I’m using an averaging of best price scenarios I’ve seen in the past 18 months over a fairly broad array of enthusiast cameras. Obviously, each individual product has its own supply/demand curve, and that can be sort of difficult to predict, thus my generalization by averaging across a bunch of models. 

Still, there are things you need to pay attention to now:

  1. You’re paying full boat if you pre-order. At their introduction, very popular cameras will tend to stay at full price longer than less popular ones. I’d also tend to say that the higher the price initially is, the longer it stays at that price.
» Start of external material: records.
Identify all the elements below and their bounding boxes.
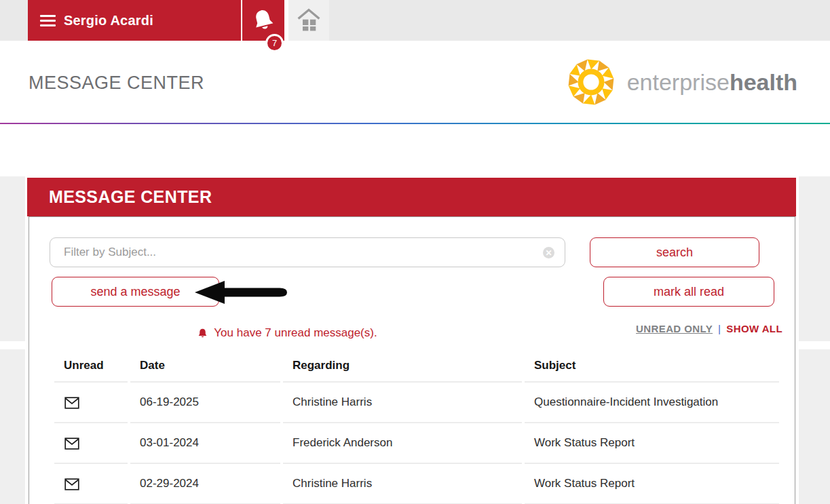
home-button[interactable] [288,0,329,41]
column-header-date: Date [130,350,280,383]
unread-notice-text: You have 7 unread message(s). [214,326,377,340]
unread-envelope-icon[interactable] [64,438,79,450]
cell-subject: Work Status Report [525,464,779,504]
message-center-page: Sergio Acardi 7 MESSAGE CENTER [0,0,830,504]
cell-regarding: Christine Harris [283,464,522,504]
unread-envelope-icon[interactable] [64,478,79,490]
page-margin [799,176,830,341]
page-margin [799,349,830,504]
table-row[interactable]: 03-01-2024 Frederick Anderson Work Statu… [54,423,779,464]
send-message-button[interactable]: send a message [52,277,219,307]
unread-only-link[interactable]: UNREAD ONLY [636,323,713,334]
table-header-row: Unread Date Regarding Subject [54,350,779,383]
cell-date: 03-01-2024 [130,423,280,464]
topbar: Sergio Acardi 7 [0,0,830,41]
cell-regarding: Christine Harris [283,383,522,423]
unread-bell-icon [197,328,208,339]
user-name: Sergio Acardi [64,13,153,28]
search-button[interactable]: search [590,237,759,267]
header-divider [0,123,830,124]
notification-badge: 7 [265,34,284,52]
cell-subject: Work Status Report [525,423,779,464]
cell-date: 06-19-2025 [130,383,280,423]
clear-filter-icon[interactable]: ✕ [543,247,554,258]
unread-notice: You have 7 unread message(s). [50,324,525,342]
cell-unread [54,464,128,504]
home-icon [297,8,321,33]
page-header: MESSAGE CENTER [0,41,830,123]
view-links: UNREAD ONLY | SHOW ALL [636,323,782,334]
cell-regarding: Frederick Anderson [283,423,522,464]
cell-unread [54,423,128,464]
table-row[interactable]: 06-19-2025 Christine Harris Questionnair… [54,383,779,423]
page-margin [0,176,25,341]
cell-subject: Questionnaire-Incident Investigation [525,383,779,423]
unread-envelope-icon[interactable] [64,397,79,409]
messages-table: Unread Date Regarding Subject 06-19-2025 [52,350,782,504]
page-margin [0,349,25,504]
page-title: MESSAGE CENTER [29,73,204,94]
logo: enterprisehealth [565,56,797,109]
hamburger-icon [40,15,56,26]
subject-filter-input[interactable] [50,237,565,267]
banner-title: MESSAGE CENTER [49,187,212,207]
cell-unread [54,383,128,423]
message-center-banner: MESSAGE CENTER [27,178,796,216]
show-all-link[interactable]: SHOW ALL [726,323,782,334]
logo-sun-icon [565,56,618,109]
logo-text: enterprisehealth [627,69,797,96]
links-separator: | [718,323,721,334]
message-panel: ✕ search send a message mark all read Yo… [29,216,795,504]
column-header-regarding: Regarding [283,350,522,383]
bell-icon [248,5,279,36]
mark-all-read-button[interactable]: mark all read [603,277,774,307]
column-header-subject: Subject [525,350,779,383]
column-header-unread: Unread [54,350,128,383]
cell-date: 02-29-2024 [130,464,280,504]
table-row[interactable]: 02-29-2024 Christine Harris Work Status … [54,464,779,504]
user-menu-button[interactable]: Sergio Acardi [28,0,241,41]
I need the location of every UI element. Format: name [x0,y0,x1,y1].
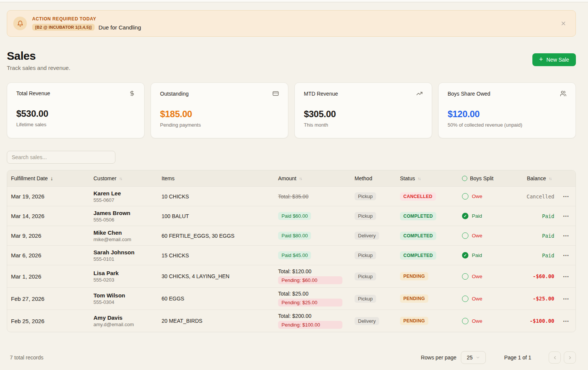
row-menu-button[interactable]: ⋯ [563,212,569,220]
row-menu-button[interactable]: ⋯ [563,317,569,325]
boys-split-icon [462,318,468,324]
customer-contact: amy.d@email.com [93,322,154,327]
next-page-button[interactable] [564,351,576,364]
column-amount[interactable]: Amount ↑↓ [274,175,351,181]
boys-split-icon [462,252,468,259]
fulfillment-date: Feb 27, 2026 [7,293,90,305]
customer-name: Sarah Johnson [93,249,154,255]
rows-per-page-select[interactable]: 25 [461,351,486,364]
items: 60 EGGS [158,293,274,305]
stat-label: MTD Revenue [304,91,338,97]
chevron-left-icon [552,355,557,360]
prev-page-button[interactable] [549,351,561,364]
amount-pending-badge: Pending: $60.00 [278,276,342,284]
balance: -$25.00 [521,293,557,305]
table-row[interactable]: Mar 14, 2026 James Brown 555-0506 100 BA… [7,206,576,226]
customer-name: Lisa Park [93,270,154,276]
boys-split-label: Owe [472,194,482,199]
balance: Paid [521,210,557,222]
search-input[interactable] [7,151,115,164]
amount-paid-badge: Paid $80.00 [278,232,311,240]
method-badge: Delivery [355,317,379,325]
column-status[interactable]: Status ↑↓ [396,175,458,181]
stat-sub: This month [304,122,423,128]
dollar-icon [129,90,135,96]
table-row[interactable]: Feb 25, 2026 Amy Davis amy.d@email.com 2… [7,310,576,332]
banner-message: Due for Candling [98,24,141,31]
sort-icon: ↑↓ [299,176,302,181]
customer-name: Tom Wilson [93,292,154,299]
page-title: Sales [7,50,70,62]
row-menu-button[interactable]: ⋯ [563,295,569,302]
balance: Paid [521,249,557,262]
trending-up-icon [416,90,423,97]
table-row[interactable]: Mar 1, 2026 Lisa Park 555-0203 30 CHICKS… [7,265,576,287]
boys-split-icon [462,273,468,280]
customer-name: Karen Lee [93,190,154,197]
incubator-badge: [B2 @ INCUBATOR 1(3,4,5)] [32,24,95,31]
top-edge [0,0,588,2]
balance: Cancelled [521,190,557,203]
table-row[interactable]: Feb 27, 2026 Tom Wilson 555-0304 60 EGGS… [7,287,576,310]
amount-cancelled: Total: $35.00 [278,194,308,200]
stat-card-mtd-revenue: MTD Revenue $305.00 This month [294,82,432,138]
boys-split-label: Paid [472,213,482,219]
balance: Paid [521,230,557,242]
method-badge: Delivery [355,232,379,240]
sort-icon: ↑↓ [119,176,122,181]
method-badge: Pickup [355,251,376,259]
boys-split-icon [462,296,468,302]
method-badge: Pickup [355,295,376,303]
table-row[interactable]: Mar 9, 2026 Mike Chen mike@email.com 60 … [7,226,576,245]
column-customer[interactable]: Customer ↑↓ [90,175,158,181]
method-badge: Pickup [355,272,376,280]
table-row[interactable]: Mar 6, 2026 Sarah Johnson 555-0101 15 CH… [7,245,576,265]
items: 15 CHICKS [158,249,274,262]
sort-icon: ↑↓ [418,176,420,181]
customer-contact: 555-0101 [93,256,154,262]
table-row[interactable]: Mar 19, 2026 Karen Lee 555-0607 10 CHICK… [7,186,576,206]
row-menu-button[interactable]: ⋯ [563,193,569,200]
stat-value: $305.00 [304,109,423,119]
amount-paid-badge: Paid $60.00 [278,212,311,220]
page-indicator: Page 1 of 1 [504,355,531,361]
stat-value: $185.00 [160,109,279,119]
status-badge: PENDING [400,294,428,303]
plus-icon: + [539,56,543,63]
balance: -$60.00 [521,270,557,282]
status-badge: COMPLETED [400,212,436,220]
boys-split-label: Paid [472,252,482,258]
customer-name: Amy Davis [93,314,154,321]
amount-pending-badge: Pending: $25.00 [278,299,342,307]
users-icon [560,90,566,97]
customer-name: Mike Chen [93,229,154,236]
status-badge: PENDING [400,317,428,325]
column-balance[interactable]: Balance ↑↓ [521,175,557,181]
status-badge: CANCELLED [400,192,436,201]
stat-label: Outstanding [160,91,189,97]
amount-total: Total: $25.00 [278,291,347,297]
items: 30 CHICKS, 4 LAYING_HEN [158,270,274,282]
fulfillment-date: Mar 6, 2026 [7,249,90,262]
amount-pending-badge: Pending: $100.00 [278,321,342,329]
customer-contact: mike@email.com [93,237,154,242]
row-menu-button[interactable]: ⋯ [563,232,569,239]
chevron-right-icon [568,355,572,360]
stat-cards: Total Revenue $530.00 Lifetime sales Out… [7,82,576,138]
close-icon[interactable] [560,20,566,26]
new-sale-button[interactable]: + New Sale [532,53,576,66]
stat-sub: Pending payments [160,122,279,128]
boys-split-label: Owe [472,296,482,302]
table-footer: 7 total records Rows per page 25 Page 1 … [7,351,576,364]
row-menu-button[interactable]: ⋯ [563,252,569,259]
column-method: Method [351,175,396,181]
table-body: Mar 19, 2026 Karen Lee 555-0607 10 CHICK… [7,186,576,332]
status-badge: COMPLETED [400,251,436,260]
column-fulfillment-date[interactable]: Fulfillment Date ↓ [7,175,90,181]
row-menu-button[interactable]: ⋯ [563,273,569,280]
sales-page: ACTION REQUIRED TODAY [B2 @ INCUBATOR 1(… [0,10,588,364]
items: 20 MEAT_BIRDS [158,315,274,327]
column-boys-split: Boys Split [458,175,521,181]
customer-contact: 555-0203 [93,277,154,283]
customer-name: James Brown [93,210,154,216]
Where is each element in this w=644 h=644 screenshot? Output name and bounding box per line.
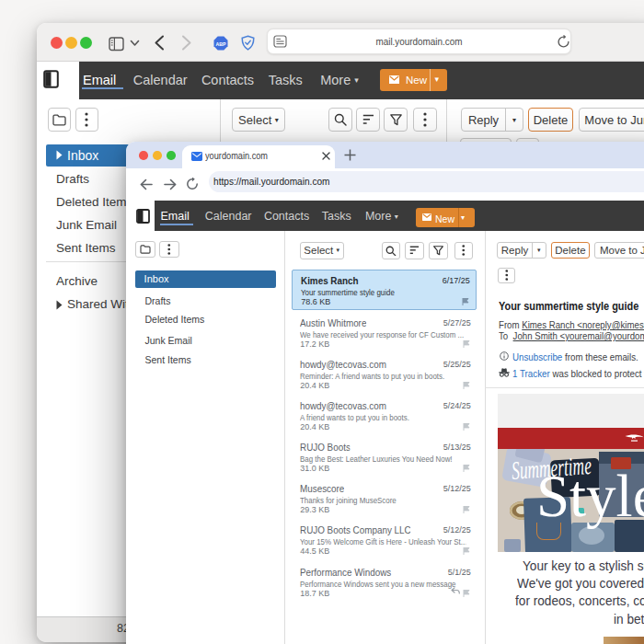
svg-text:ABP: ABP xyxy=(216,40,226,46)
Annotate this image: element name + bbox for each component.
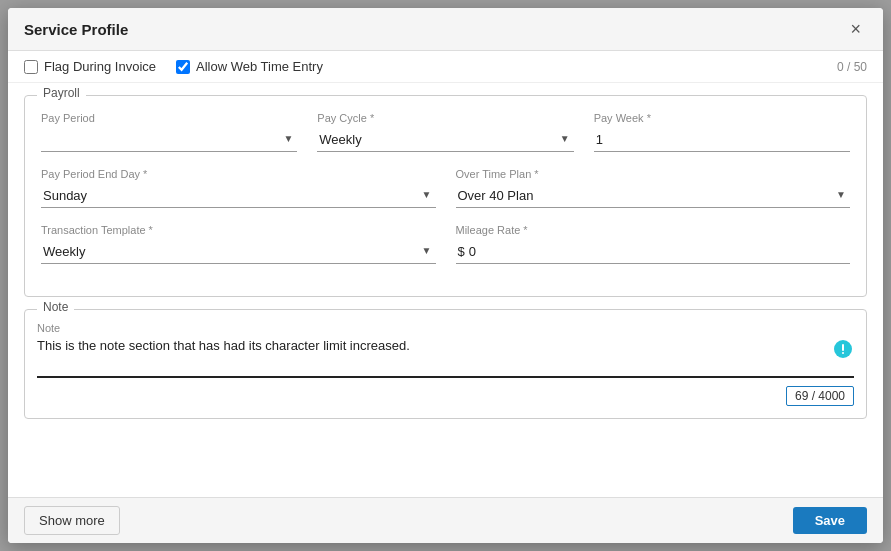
note-legend: Note	[37, 300, 74, 314]
modal-title: Service Profile	[24, 21, 128, 38]
note-textarea-wrapper: This is the note section that has had it…	[37, 338, 854, 382]
payroll-row-1: Pay Period ▼ Pay Cycle * Weekly	[41, 112, 850, 152]
show-more-button[interactable]: Show more	[24, 506, 120, 535]
mileage-prefix: $	[458, 244, 465, 259]
svg-point-1	[842, 352, 844, 354]
checkboxes-row: Flag During Invoice Allow Web Time Entry	[24, 59, 837, 74]
pay-period-end-day-select-wrapper: Sunday Monday Tuesday Wednesday Thursday…	[41, 184, 436, 208]
mileage-input-wrapper: $	[456, 240, 851, 264]
top-bar: Flag During Invoice Allow Web Time Entry…	[8, 51, 883, 83]
pay-cycle-group: Pay Cycle * Weekly Bi-Weekly Semi-Monthl…	[317, 112, 573, 152]
pay-week-label: Pay Week *	[594, 112, 850, 124]
mileage-rate-label: Mileage Rate *	[456, 224, 851, 236]
pay-cycle-select[interactable]: Weekly Bi-Weekly Semi-Monthly Monthly	[317, 128, 573, 152]
payroll-row-2: Pay Period End Day * Sunday Monday Tuesd…	[41, 168, 850, 208]
transaction-template-group: Transaction Template * Weekly Bi-Weekly …	[41, 224, 436, 264]
payroll-row-3: Transaction Template * Weekly Bi-Weekly …	[41, 224, 850, 264]
pay-week-input[interactable]	[594, 128, 850, 152]
save-button[interactable]: Save	[793, 507, 867, 534]
close-button[interactable]: ×	[844, 18, 867, 40]
note-icon	[832, 338, 854, 360]
over-time-plan-select-wrapper: Over 40 Plan Daily Plan No OT ▼	[456, 184, 851, 208]
char-count-row: 69 / 4000	[37, 386, 854, 406]
pay-cycle-select-wrapper: Weekly Bi-Weekly Semi-Monthly Monthly ▼	[317, 128, 573, 152]
flag-during-invoice-checkbox[interactable]	[24, 60, 38, 74]
allow-web-time-entry-label: Allow Web Time Entry	[196, 59, 323, 74]
pay-week-group: Pay Week *	[594, 112, 850, 152]
transaction-template-select-wrapper: Weekly Bi-Weekly Monthly ▼	[41, 240, 436, 264]
transaction-template-select[interactable]: Weekly Bi-Weekly Monthly	[41, 240, 436, 264]
char-count-display: 69 / 4000	[786, 386, 854, 406]
mileage-rate-group: Mileage Rate * $	[456, 224, 851, 264]
payroll-section: Payroll Pay Period ▼ Pay Cycle *	[24, 95, 867, 297]
pay-period-end-day-group: Pay Period End Day * Sunday Monday Tuesd…	[41, 168, 436, 208]
note-label: Note	[37, 322, 854, 334]
flag-during-invoice-label: Flag During Invoice	[44, 59, 156, 74]
allow-web-time-entry-item[interactable]: Allow Web Time Entry	[176, 59, 323, 74]
over-time-plan-group: Over Time Plan * Over 40 Plan Daily Plan…	[456, 168, 851, 208]
pay-period-end-day-label: Pay Period End Day *	[41, 168, 436, 180]
modal-footer: Show more Save	[8, 497, 883, 543]
mileage-rate-input[interactable]	[469, 244, 529, 259]
modal: Service Profile × Flag During Invoice Al…	[8, 8, 883, 543]
pay-period-select-wrapper: ▼	[41, 128, 297, 152]
modal-header: Service Profile ×	[8, 8, 883, 51]
pay-period-group: Pay Period ▼	[41, 112, 297, 152]
note-section: Note Note This is the note section that …	[24, 309, 867, 419]
over-time-plan-select[interactable]: Over 40 Plan Daily Plan No OT	[456, 184, 851, 208]
modal-overlay: Service Profile × Flag During Invoice Al…	[0, 0, 891, 551]
transaction-template-label: Transaction Template *	[41, 224, 436, 236]
flag-during-invoice-item[interactable]: Flag During Invoice	[24, 59, 156, 74]
pay-period-select[interactable]	[41, 128, 297, 152]
allow-web-time-entry-checkbox[interactable]	[176, 60, 190, 74]
payroll-legend: Payroll	[37, 86, 86, 100]
pay-period-end-day-select[interactable]: Sunday Monday Tuesday Wednesday Thursday…	[41, 184, 436, 208]
over-time-plan-label: Over Time Plan *	[456, 168, 851, 180]
pay-period-label: Pay Period	[41, 112, 297, 124]
note-textarea[interactable]: This is the note section that has had it…	[37, 338, 854, 378]
pay-cycle-label: Pay Cycle *	[317, 112, 573, 124]
modal-body: Flag During Invoice Allow Web Time Entry…	[8, 51, 883, 497]
counter-display: 0 / 50	[837, 60, 867, 74]
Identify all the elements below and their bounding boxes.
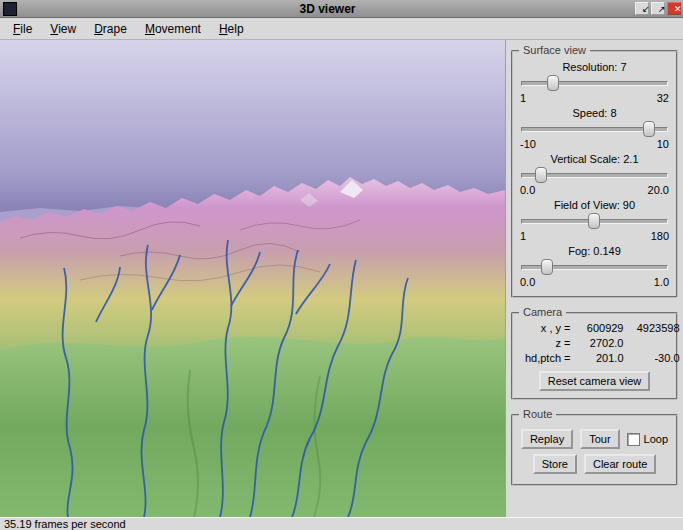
slider-thumb[interactable] — [547, 75, 559, 91]
vertical-scale-slider[interactable] — [521, 167, 668, 183]
slider-max-label: 180 — [651, 230, 669, 242]
loop-checkbox-label: Loop — [644, 433, 668, 445]
menu-movement[interactable]: Movement — [136, 20, 210, 38]
slider-max-label: 20.0 — [648, 184, 669, 196]
field-of-view-slider[interactable] — [521, 213, 668, 229]
slider-thumb[interactable] — [541, 259, 553, 275]
replay-button[interactable]: Replay — [521, 429, 573, 449]
fps-status-text: 35.19 frames per second — [4, 518, 126, 530]
camera-hdptch-label: hd,ptch = — [510, 352, 574, 364]
fog-slider[interactable] — [521, 259, 668, 275]
camera-group: Camera x , y = 600929 4923598 z = 2702.0… — [511, 312, 678, 400]
status-bar: 35.19 frames per second — [0, 517, 683, 530]
menu-bar: File View Drape Movement Help — [0, 18, 683, 40]
close-icon[interactable]: ✕ — [667, 2, 681, 15]
camera-x-value: 600929 — [574, 322, 624, 334]
reset-camera-view-button[interactable]: Reset camera view — [539, 371, 651, 391]
surface-view-group: Surface view Resolution: 7 1 32 Speed: 8 — [511, 50, 678, 298]
slider-max-label: 1.0 — [654, 276, 669, 288]
slider-track[interactable] — [521, 81, 668, 86]
loop-checkbox[interactable] — [627, 433, 640, 446]
menu-drape[interactable]: Drape — [85, 20, 136, 38]
camera-pitch-value: -30.0 — [624, 352, 680, 364]
menu-file[interactable]: File — [4, 20, 41, 38]
slider-thumb[interactable] — [643, 121, 655, 137]
route-group: Route Replay Tour Loop Store Clear route — [511, 414, 678, 486]
camera-z-value: 2702.0 — [574, 337, 624, 349]
restore-icon[interactable]: ↙ — [635, 2, 649, 15]
speed-slider[interactable] — [521, 121, 668, 137]
camera-z-spacer — [624, 337, 680, 349]
store-button[interactable]: Store — [533, 454, 577, 474]
route-title: Route — [519, 408, 556, 420]
slider-min-label: 1 — [520, 230, 526, 242]
slider-min-label: 1 — [520, 92, 526, 104]
resolution-slider[interactable] — [521, 75, 668, 91]
slider-min-label: 0.0 — [520, 276, 535, 288]
slider-min-label: -10 — [520, 138, 536, 150]
slider-min-label: 0.0 — [520, 184, 535, 196]
slider-thumb[interactable] — [588, 213, 600, 229]
resolution-slider-group: Resolution: 7 1 32 — [519, 61, 670, 104]
clear-route-button[interactable]: Clear route — [584, 454, 656, 474]
speed-slider-group: Speed: 8 -10 10 — [519, 107, 670, 150]
fog-slider-group: Fog: 0.149 0.0 1.0 — [519, 245, 670, 288]
slider-max-label: 10 — [657, 138, 669, 150]
resolution-label: Resolution: 7 — [519, 61, 670, 73]
tour-button[interactable]: Tour — [580, 429, 619, 449]
control-panel: Surface view Resolution: 7 1 32 Speed: 8 — [505, 40, 683, 517]
menu-view[interactable]: View — [41, 20, 85, 38]
slider-thumb[interactable] — [535, 167, 547, 183]
title-bar[interactable]: 3D viewer ↙ ↗ ✕ — [0, 0, 683, 18]
slider-max-label: 32 — [657, 92, 669, 104]
camera-y-value: 4923598 — [624, 322, 680, 334]
menu-help[interactable]: Help — [210, 20, 253, 38]
camera-z-label: z = — [510, 337, 574, 349]
maximize-icon[interactable]: ↗ — [651, 2, 665, 15]
fog-label: Fog: 0.149 — [519, 245, 670, 257]
main-window: 3D viewer ↙ ↗ ✕ File View Drape Movement… — [0, 0, 683, 530]
camera-readout: x , y = 600929 4923598 z = 2702.0 hd,ptc… — [519, 322, 670, 364]
field-of-view-label: Field of View: 90 — [519, 199, 670, 211]
camera-heading-value: 201.0 — [574, 352, 624, 364]
terrain-render — [0, 40, 505, 517]
app-icon — [3, 2, 17, 16]
field-of-view-slider-group: Field of View: 90 1 180 — [519, 199, 670, 242]
window-title: 3D viewer — [20, 2, 635, 16]
camera-xy-label: x , y = — [510, 322, 574, 334]
surface-view-title: Surface view — [519, 44, 590, 56]
speed-label: Speed: 8 — [519, 107, 670, 119]
vertical-scale-label: Vertical Scale: 2.1 — [519, 153, 670, 165]
camera-title: Camera — [519, 306, 566, 318]
vertical-scale-slider-group: Vertical Scale: 2.1 0.0 20.0 — [519, 153, 670, 196]
terrain-3d-view[interactable] — [0, 40, 505, 517]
Thus, a D5 isn’t likely to see much early price movement, nor will a D500 until pre-orders get filled.
  2. You can save substantially by buying near the end of product life. By substantially, I mean 30-40%, and sometimes 50%. I’ve even seen a couple of cameras go beyond that recently; the Fujifilm X-Pro1 was recently at almost 60% off its original price for a brief period as inventories were managed prior to the X-Pro2 shipments arriving. Some of these discounts—and some of the offers include one—is like getting a very good free lens in terms of their magnitude. 
  3. Clearly you have to pay attention to the intermediary pricing changes. I saw one camera move up and down within a 20% range several times in one year. Thus, you could buy high, or you could buy low, but only if you were paying close attention.
  4. It may pay to now consider gray market in some cases. I’d do so any time the discount is approaching 50% and you get a real warranty from a seller that can be trusted. Sure, you could accidentally drop your camera and it might not be repairable even by the few places that will touch it. But your home owners’ insurance might cover that, and more importantly, a big drop incident can be a US$800 repair bill. It’s almost gotten to the point where just buying a gray market product instead of repairing the old one is a consideration.

Just to be clear, I wrote “consider,” not “buy.” I still think gray market is highly problematic given that companies like Nikon are not honoring the warranty nor repairing gray market product under any circumstances*. There’s high risk in buying gray. But the reason I now write “consider” is that risk/reward is typically measured on a monetary scale, and that scale has moved considerably closer to something you should consider accepting the risk for.

* And yet: the Service Advisories for the D600 and D750 show that NikonUSA will repair a gray market product sometimes. How they justify that legally under the Magnuson-Moss provisions of US law I have no idea.